§ **THE PROBLEM**:
Select the lines of the records containing the word "Konsaltinq" and list them.
_ _ _ _ _
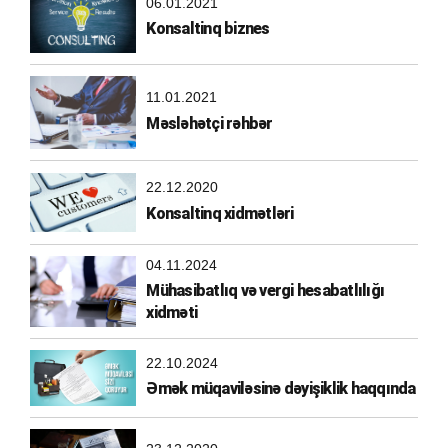
06.01.2021
Konsaltinq biznes
11.01.2021
Məsləhətçi rəhbər
22.12.2020
Konsaltinq xidmətləri
04.11.2024
Mühasibatlıq və vergi hesabatlılığı
xidməti
22.10.2024
Əmək müqaviləsinə dəyişiklik haqqında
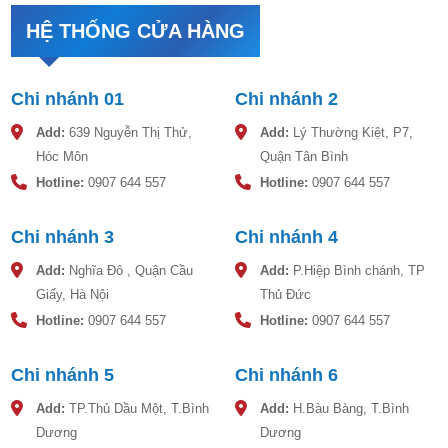
HỆ THỐNG CỬA HÀNG
Chi nhánh 01
Chi nhánh 2
Add:
639 Nguyễn Thị Thử,
Add:
Lý Thường Kiệt, P7,
Hóc Môn
Quận Tân Bình
Hotline:
0907 644 557
Hotline:
0907 644 557
Chi nhánh 3
Chi nhánh 4
Add:
Nghĩa Đô , Quận Cầu
Add:
P.Hiệp Bình chánh, TP
Giấy, Hà Nội
Thủ Đức
Hotline:
0907 644 557
Hotline:
0907 644 557
Chi nhánh 5
Chi nhánh 6
Add:
TP.Thủ Dầu Một, T.Bình
Add:
H.Bàu Bàng, T.Bình
Dương
Dương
_ _ _ _ _
§ **REPLY TO THE TASK**:
Konsaltinq biznes
Konsaltinq xidmətləri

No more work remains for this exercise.